There was a story I read recently that had me scratching my head. No, it wasn’t about head-lice or dandruff. I got to a scene and during this scene, there was an item being used. The descriptions were spot on, detailed and wonderful. Right up until the name of the object was used and hold the phone… that is not at all what I thought it was.  My imagination plunked in something that the author did not intend.

This kind of mystery item can cause a story to crash into imaginary oblivion and frustrate the reader. Or I suppose it can go virtually unnoticed as if it’s not really important, but that oversight alone is a whole other problem. There is a simple explanation as to why this might happen. One the writer simply forgot to flat-out tell me what the object was. This paragon of an author assumed I would know because it’s story related or possibly (And very likely) The author was trying to be too clever or ‘fancy’ with their descriptions they figured the reader should get it.

When I’m using creative descriptions I try to just announce what the item is in a non-abrupt way or get to it sooner than later. Too much later can be disruptive and reflect poorly on my skill.
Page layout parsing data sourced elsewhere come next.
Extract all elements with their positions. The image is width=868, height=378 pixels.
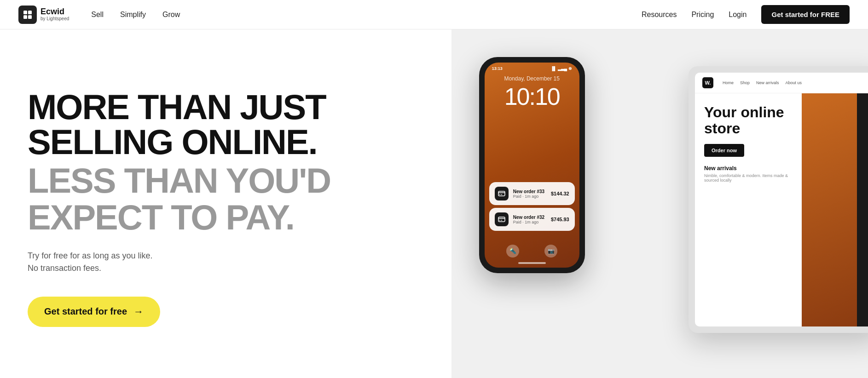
tablet-nav-home: Home xyxy=(723,80,734,85)
phone-status-bar: 13:13 ▐▌ ▂▃▄ ⊛ xyxy=(485,63,579,73)
notif-title-1: New order #33 xyxy=(513,189,546,194)
svg-rect-4 xyxy=(498,191,505,196)
svg-point-5 xyxy=(499,194,500,195)
phone-inner: 13:13 ▐▌ ▂▃▄ ⊛ Monday, December 15 10:10 xyxy=(485,63,579,268)
tablet-logo: W. xyxy=(702,77,713,88)
tablet-content: Your online store Order now New arrivals… xyxy=(695,93,802,326)
navbar-cta-button[interactable]: Get started for FREE xyxy=(761,5,850,24)
svg-rect-7 xyxy=(498,217,505,222)
hero-section: MORE THAN JUST SELLING ONLINE. LESS THAN… xyxy=(0,29,868,378)
hero-cta-label: Get started for free xyxy=(44,306,127,317)
navbar-right: Resources Pricing Login Get started for … xyxy=(642,5,850,24)
svg-rect-0 xyxy=(23,11,27,14)
svg-point-8 xyxy=(499,220,500,221)
phone-time-display: Monday, December 15 10:10 xyxy=(485,73,579,110)
tablet-mockup: W. Home Shop New arrivals About us Your … xyxy=(689,66,868,333)
hero-description-line2: No transaction fees. xyxy=(28,263,101,273)
tablet-new-arrivals: New arrivals Nimble, comfortable & moder… xyxy=(704,165,793,183)
notif-content-2: New order #32 Paid · 1m ago xyxy=(513,215,546,224)
phone-status-time: 13:13 xyxy=(492,66,503,71)
svg-rect-1 xyxy=(28,11,32,14)
hero-cta-button[interactable]: Get started for free → xyxy=(28,297,160,327)
tablet-hero-text: Your online store xyxy=(704,104,793,137)
tablet-nav: W. Home Shop New arrivals About us xyxy=(695,73,868,93)
logo-link[interactable]: Ecwid by Lightspeed xyxy=(18,6,69,24)
tablet-nav-links: Home Shop New arrivals About us xyxy=(723,80,802,85)
tablet-image-area xyxy=(802,93,868,326)
phone-date: Monday, December 15 xyxy=(485,75,579,82)
tablet-nav-shop: Shop xyxy=(740,80,750,85)
phone-clock: 10:10 xyxy=(485,83,579,110)
hero-description-line1: Try for free for as long as you like. xyxy=(28,251,152,260)
phone-bottom-icons: 🔦 📷 xyxy=(485,245,579,262)
hero-headline: MORE THAN JUST SELLING ONLINE. xyxy=(28,90,424,160)
hero-right: 13:13 ▐▌ ▂▃▄ ⊛ Monday, December 15 10:10 xyxy=(451,29,868,378)
notif-amount-2: $745.93 xyxy=(551,217,569,222)
nav-links-left: Sell Simplify Grow xyxy=(91,11,180,19)
nav-link-resources[interactable]: Resources xyxy=(642,11,677,19)
hero-description: Try for free for as long as you like. No… xyxy=(28,250,424,275)
phone-camera-icon: 📷 xyxy=(544,245,557,258)
notif-icon-2 xyxy=(495,212,509,226)
phone-notification-2: New order #32 Paid · 1m ago $745.93 xyxy=(489,208,575,231)
arrow-icon: → xyxy=(133,306,144,318)
notif-sub-2: Paid · 1m ago xyxy=(513,220,546,224)
svg-rect-3 xyxy=(28,15,32,19)
tablet-image-stripe xyxy=(857,93,868,326)
nav-link-simplify[interactable]: Simplify xyxy=(120,11,146,19)
notif-sub-1: Paid · 1m ago xyxy=(513,194,546,199)
logo-icon xyxy=(18,6,37,24)
nav-link-pricing[interactable]: Pricing xyxy=(691,11,714,19)
tablet-nav-arrivals: New arrivals xyxy=(756,80,779,85)
nav-link-login[interactable]: Login xyxy=(729,11,746,19)
phone-overlay: 13:13 ▐▌ ▂▃▄ ⊛ Monday, December 15 10:10 xyxy=(485,63,579,268)
phone-notification-1: New order #33 Paid · 1m ago $144.32 xyxy=(489,182,575,205)
notif-title-2: New order #32 xyxy=(513,215,546,220)
notif-icon-1 xyxy=(495,187,509,200)
svg-point-9 xyxy=(501,220,502,221)
tablet-body: Your online store Order now New arrivals… xyxy=(695,93,868,326)
hero-left: MORE THAN JUST SELLING ONLINE. LESS THAN… xyxy=(0,29,451,378)
notif-amount-1: $144.32 xyxy=(551,191,569,196)
logo-text: Ecwid by Lightspeed xyxy=(41,7,69,22)
phone-signal-icons: ▐▌ ▂▃▄ ⊛ xyxy=(551,66,572,71)
tablet-inner: W. Home Shop New arrivals About us Your … xyxy=(695,73,868,326)
navbar-left: Ecwid by Lightspeed Sell Simplify Grow xyxy=(18,6,180,24)
notif-content-1: New order #33 Paid · 1m ago xyxy=(513,189,546,199)
tablet-arrivals-sub: Nimble, comfortable & modern. Items made… xyxy=(704,173,793,183)
svg-rect-2 xyxy=(23,15,27,19)
tablet-order-button[interactable]: Order now xyxy=(704,144,744,157)
phone-home-bar xyxy=(518,262,546,264)
navbar: Ecwid by Lightspeed Sell Simplify Grow R… xyxy=(0,0,868,29)
logo-brand: Ecwid xyxy=(41,7,69,17)
phone-notifications: New order #33 Paid · 1m ago $144.32 xyxy=(489,182,575,231)
svg-point-6 xyxy=(501,194,502,195)
tablet-arrivals-title: New arrivals xyxy=(704,165,793,172)
hero-subheadline: LESS THAN YOU'D EXPECT TO PAY. xyxy=(28,162,424,236)
phone-flashlight-icon: 🔦 xyxy=(506,245,519,258)
logo-sub: by Lightspeed xyxy=(41,16,69,22)
phone-mockup: 13:13 ▐▌ ▂▃▄ ⊛ Monday, December 15 10:10 xyxy=(479,57,585,273)
nav-link-sell[interactable]: Sell xyxy=(91,11,104,19)
nav-link-grow[interactable]: Grow xyxy=(162,11,180,19)
tablet-nav-about: About us xyxy=(786,80,802,85)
HOWEVER, there are times when this can be funny, or done purposefully to add levity to the situation.

For example:

Amber shook her hands again for the fifth time in an hour. She couldn’t focus on the report she was reading. It was dull and boring and her mind was too jumpy. 
“Hey, you.” Dale grinned mischievously as he approached. 
“Hey.” Her eyes widened as he held out a small blue cube shaped box for her. 
“This is long overdue,” Dale said as she took the box.
Amber bit her bottom lip to contain her excitement and opened it. “Oh Dale I love you it’s perfect!” She jumped up from her chair, threw her arms around his neck and kissed him. 
He chuckled as she backed up. “Is that all I have to do to get you to say you love me?” He teased.
Amber bounced on her feet taking the small shiny gold ring from the box and slipping it over her finger. 
Dale brushed a stray strand of Amber’s hair behind her ear.”You’ve been so stressed lately and I know you’ve wanted one.”
“Maybe tomorrow at this dumb meeting I’ll be able to stay awake with this to fidget with.”
“That’s the idea.” Dale kissed her forehead. 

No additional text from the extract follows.